Lee didn’t rebut this argument directly. But by his tone, it was clear he was exhorting social conservatives to use a very different framing for their religious-liberty arguments.
“Most advocates of marriage equality are no more radical than most advocates of traditional marriage — just as most followers of Jesus are no more radical than most followers of Moses, Muhammed and the Buddha,” Lee observed. “But just as radical fundamentalists exist in every religious sect, so too can they be found at the extremes of otherwise healthy political movements.”
Lee pointed to some of the classic cases of Christian wedding vendors whose businesses have been threatened by their adherence to a definition of marriage that was the unchallenged American consensus for most of their lives.
He also mentioned an exchange between Supreme Court Justice Samuel Alito and Solicitor General Donald Verrilli that raised the prospect of religious institutions, including schools, with a traditional view of marriage losing their tax-exempt status. And he took a subtle shot at Democratic politicians like Barack Obama and Hillary Clinton, who only joined the crusade for gay marriage once it already became inevitable, who now want to punish those who stay faithful to the beliefs they professed to hold while running for president.
Instead of recreating the Moral Majority of old envisioned by Jerry Falwell and later lamented by Paul Weyrich, Lee urged social conservatives to look for guidance from an unlikely source: the movement for same-sex marriage.
“We should never lose sight of the fact that the marriage equality movement is succeeding not by focusing on marriage, but by focusing on equality,” Lee said. “Political conservatives and religious traditionalists may not like how the gay marriage debate is going. But it is no small thing that the gay marriage movement has succeeded in recent years only by adopting our principles – of tolerance, diversity, and equal opportunity.”
The movement to defend religious liberty needs to become defined by those principles rather than perceived as faith-based discrimination. That can only happen by simultaneously proclaiming religious truth as we understand and respecting the freedoms, and perhaps the political advances, of others.
“Soon, it seems likely that America’s public square will fully welcome married, same-sex couples – not as victims or revolutionaries, but simply as equals,” Lee continued. He said differences over the definition of marriage will need to be dealt with in the same way as other sincere moral differences.
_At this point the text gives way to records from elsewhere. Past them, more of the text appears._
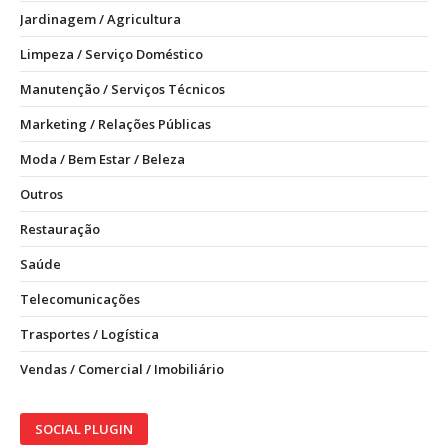
Jardinagem / Agricultura
Limpeza / Serviço Doméstico
Manutenção / Serviços Técnicos
Marketing / Relações Públicas
Moda / Bem Estar / Beleza
Outros
Restauração
Saúde
Telecomunicações
Trasportes / Logística
Vendas / Comercial / Imobiliário
SOCIAL PLUGIN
“To truly succeed, we must be gracious, and civil, and solicitous. Not only to preserve our own freedom, but the equal freedom, too, of those who disagree with us, those who are – though we may sometimes be tempted to forget – our brothers and sisters and friends, just the same,” Lee concluded.
Many social conservatives are not ready for the kind of compromise Lee is calling for here. Alabama Chief Justice Roy Moore and even leading 2016 Republican presidential candidate Mike Huckabee aren’t ready to give up.
But if we believe gay marriage is inevitable, as so many social conservatives now do, and religious liberty is inviolable, Lee might have provided a good starting point for the discussion.